Why do we care so much about looking into the future? In business, the answer lies in the power of using advance planning for staying ahead of the game, beating the competition and adding shareholder value. Punditry is a risky business, but we like it. It makes people put their money where their mouth is and I believe that 2014 is the year that ennui will set in around the term ‘Big Data’ as companies and commentators alike see that it is Fast Data in context that is, in fact, key.

So far, much of the work around Big Data has been experimental and at an earlier stage than many predictions would have you believe. Its actual application in the mainstream is limited to a few verticals – 2014 is seeing that change. Several factors are allowing the three Vs, i.e. volume, variety and velocity of Big Data to be harnessed to great advantage.

First, it is now easy to integrate open source software, such as the Hadoop stack for storage and large-scale processing of data, into an enterprise application environment. More importantly, data integration across sources and the ability to get to the most recent data in near realtime is providing more accurate results with significantly less time between insight and action.

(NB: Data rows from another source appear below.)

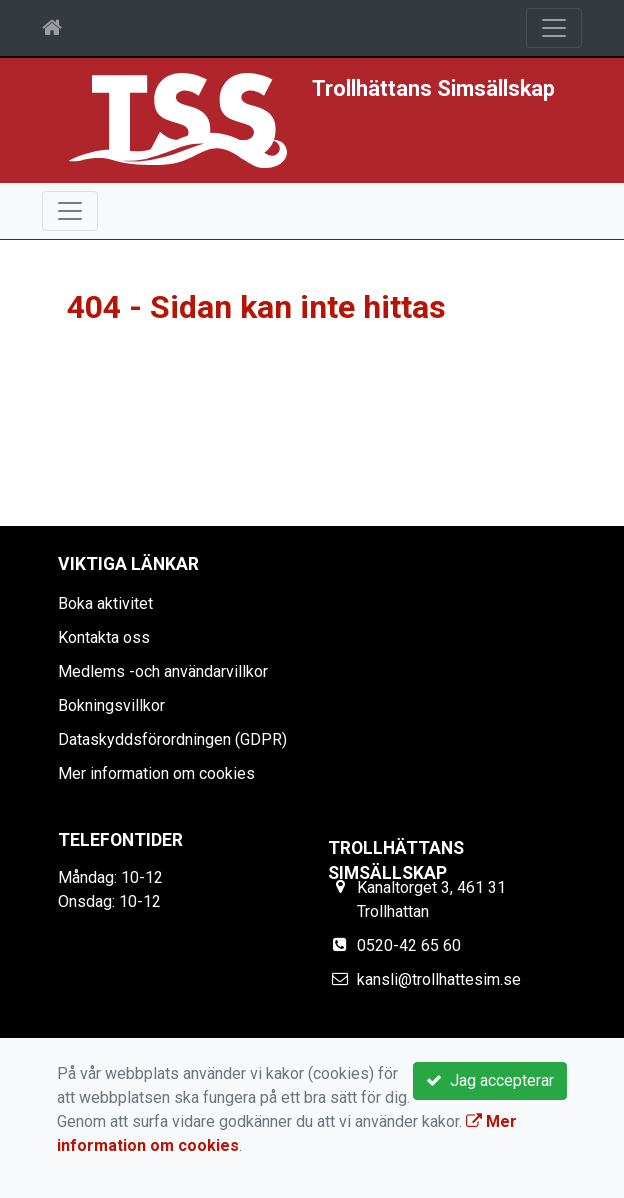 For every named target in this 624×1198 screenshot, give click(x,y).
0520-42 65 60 (409, 945)
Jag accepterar (490, 1080)
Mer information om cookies (156, 773)
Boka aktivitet (105, 603)
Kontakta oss (104, 637)
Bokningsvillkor (111, 705)
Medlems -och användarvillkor (163, 671)
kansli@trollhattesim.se (439, 979)
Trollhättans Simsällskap (433, 88)
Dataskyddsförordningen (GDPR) (172, 739)
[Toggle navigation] (554, 28) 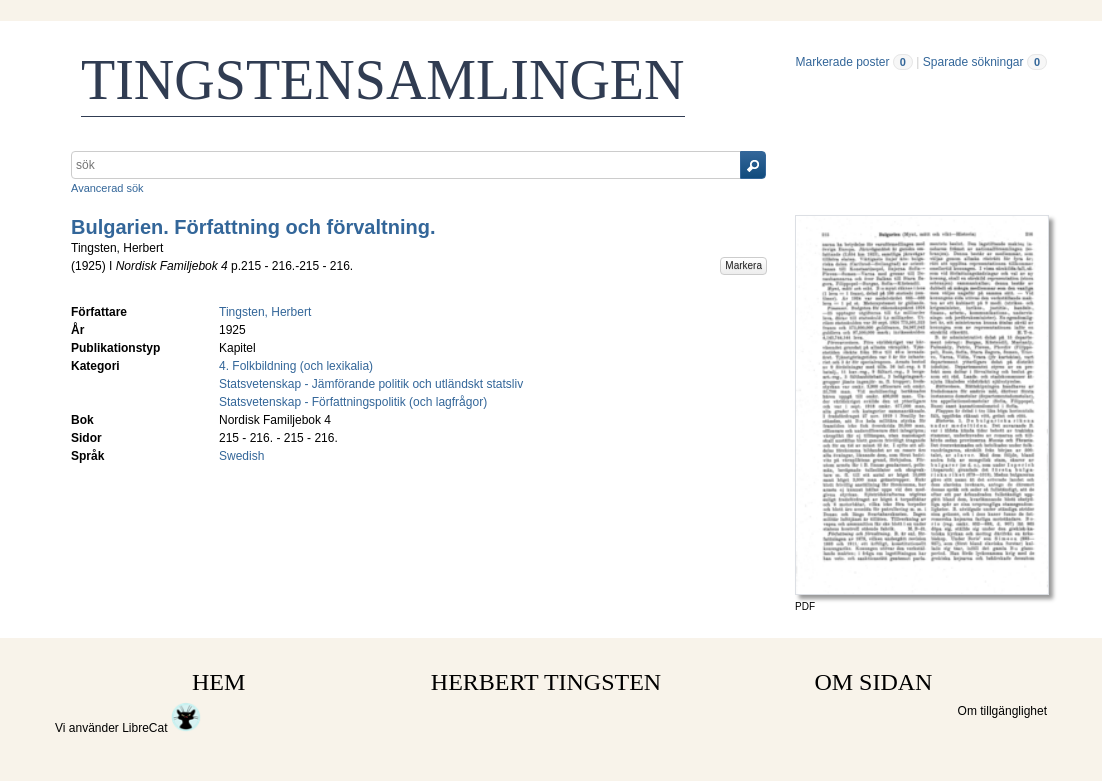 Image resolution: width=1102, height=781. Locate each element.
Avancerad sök (107, 188)
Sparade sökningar (973, 62)
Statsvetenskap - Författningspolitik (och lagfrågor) (353, 402)
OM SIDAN (873, 682)
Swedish (241, 456)
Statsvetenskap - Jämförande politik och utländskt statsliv (371, 384)
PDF (805, 606)
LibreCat (161, 728)
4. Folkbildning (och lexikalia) (296, 366)
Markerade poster (842, 62)
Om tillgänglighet (1002, 711)
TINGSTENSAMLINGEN (383, 80)
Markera (743, 265)
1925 (88, 266)
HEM (218, 682)
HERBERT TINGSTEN (546, 682) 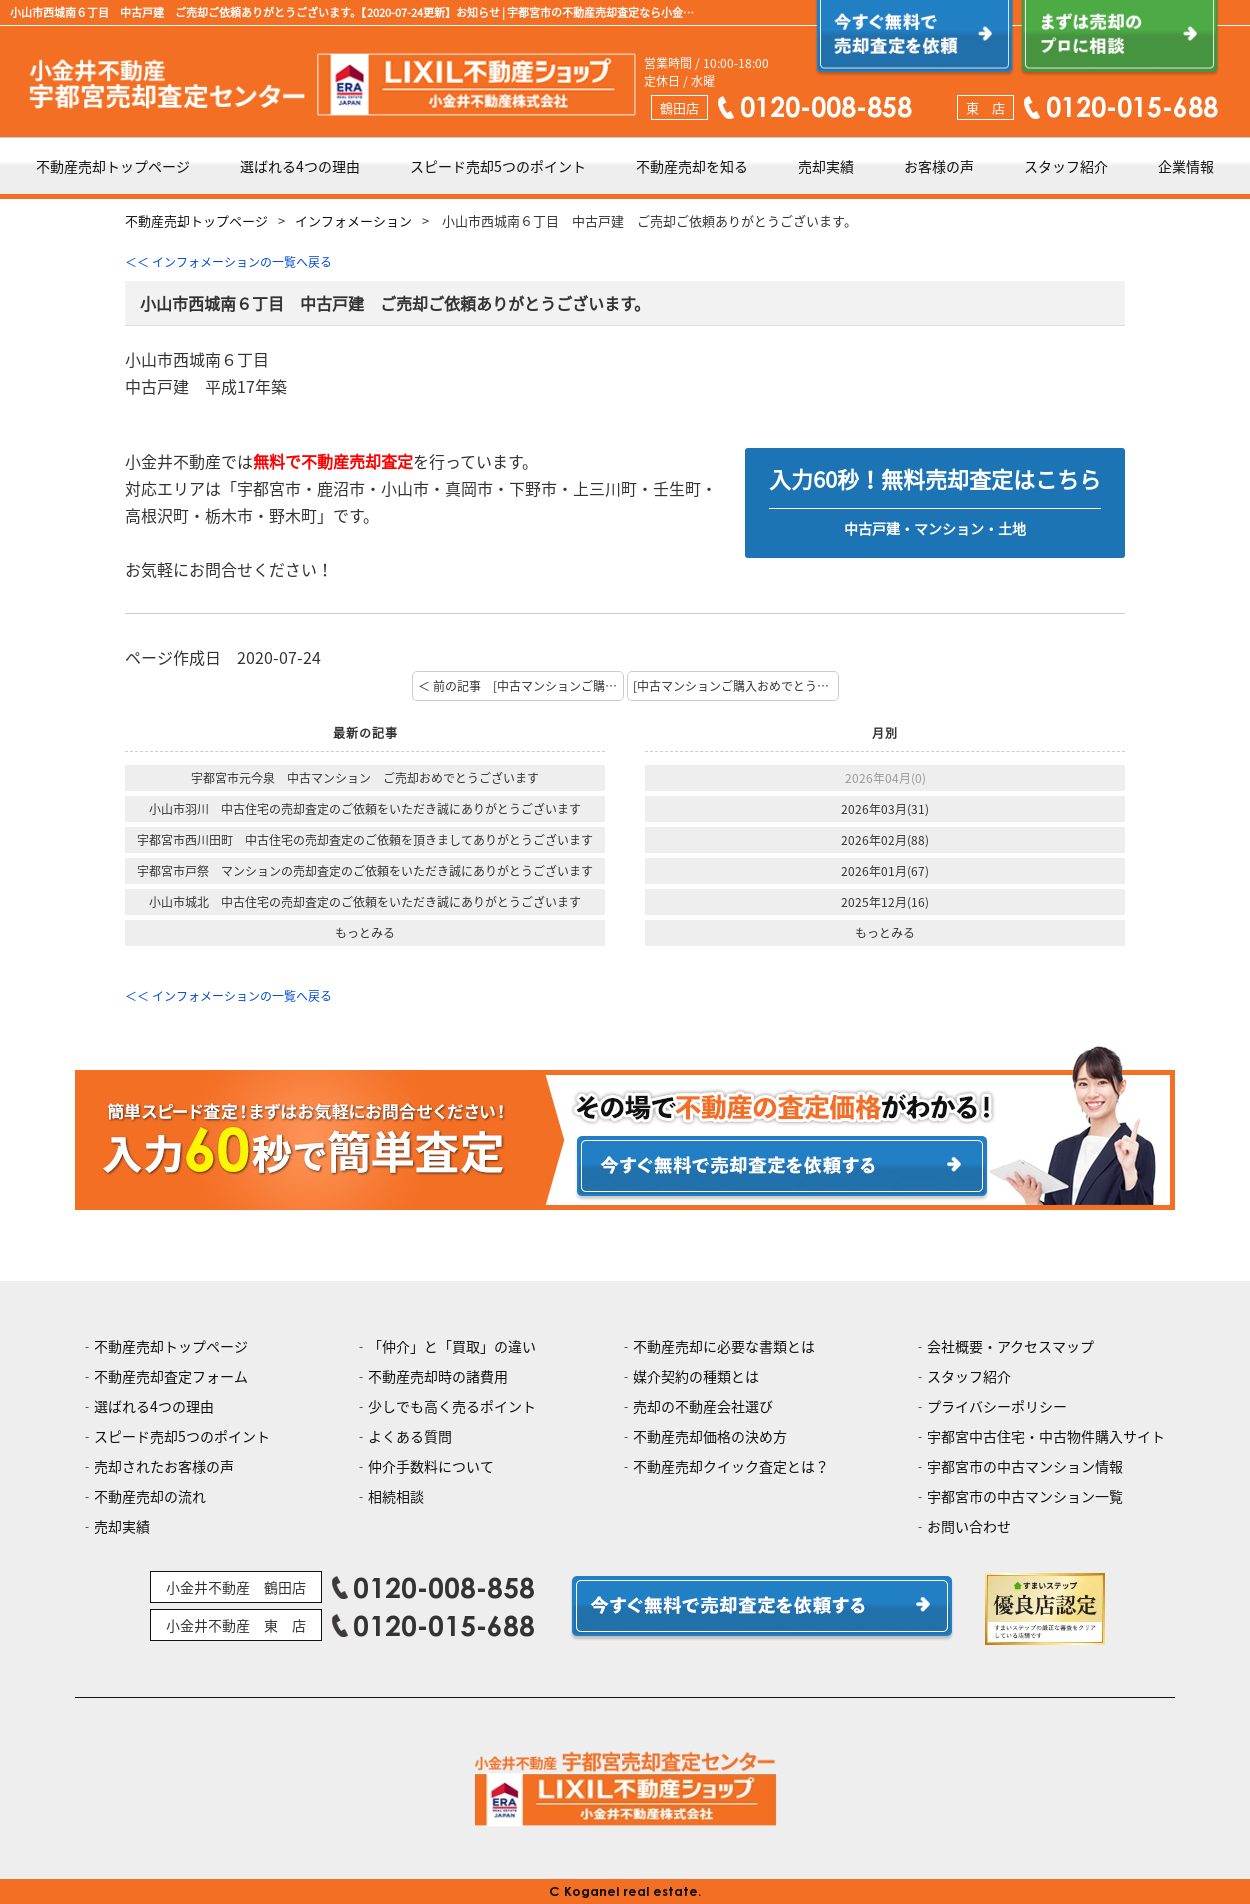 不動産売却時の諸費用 (438, 1376)
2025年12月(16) (885, 902)
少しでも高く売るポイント (452, 1406)
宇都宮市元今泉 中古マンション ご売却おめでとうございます (365, 778)
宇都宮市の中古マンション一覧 (1025, 1496)
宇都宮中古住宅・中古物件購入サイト (1046, 1436)
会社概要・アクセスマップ (1010, 1346)
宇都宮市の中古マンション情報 (1025, 1466)
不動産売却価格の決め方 (710, 1436)
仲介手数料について (431, 1466)
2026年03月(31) (885, 809)
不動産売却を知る (692, 166)
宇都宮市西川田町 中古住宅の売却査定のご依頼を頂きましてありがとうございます (365, 840)
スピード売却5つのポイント (498, 166)
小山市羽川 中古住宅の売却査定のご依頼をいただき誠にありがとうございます (365, 809)
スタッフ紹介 (1066, 166)
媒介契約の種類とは (696, 1376)
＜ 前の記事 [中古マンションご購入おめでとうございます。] (521, 686)
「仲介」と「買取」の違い (452, 1346)
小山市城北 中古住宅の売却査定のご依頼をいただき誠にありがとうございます (365, 902)
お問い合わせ (969, 1526)
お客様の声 (939, 166)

What we term Fast Data – and believe to be the actionable side of the Big Data challenge – is where companies are realising true competitive advantage as the timeliness of data is being captured and employed, rather than just its size, speed or variety.

Second, organisations are developing the ability to precisely identify patterns of events that lead to a business impact. We now see data scientists identifying patterns that are meaningful, so that real-time events (even from streaming data) can be consumed by event processing technology. Based on patterns identified by data scientists and combined with real-time events via integration, event processing and streaming technologies can spot these key situations.

Third, and in my opinion, most significant, analytics technologies and better modelling are allowing enterprises to extract the full value of Big Data. Data scientists can now understand the complete context of an area of interest and use this correlation to optimise revenue, or say for an airline, predict potential mechanical problems and schedule proactive maintenance rather than face disruption.

This context is vital in allowing organisations to prevent a bad situation before it happens, or foster a good one. This can only happen when organisations can see the leading indicators that matter the most, distil real insights and act in realtime.

The buzz around Big Data continues, with companies aiming to address the Big Data challenge. However, for Big Data and its currently ill-defined goals, to find more applications across all industries, the conversation needs to be refocused away from the catch all-term ‘Big Data’ towards how companies can harness the power of Fast Data and reap the rewards of achieving timely, actionable insight in context.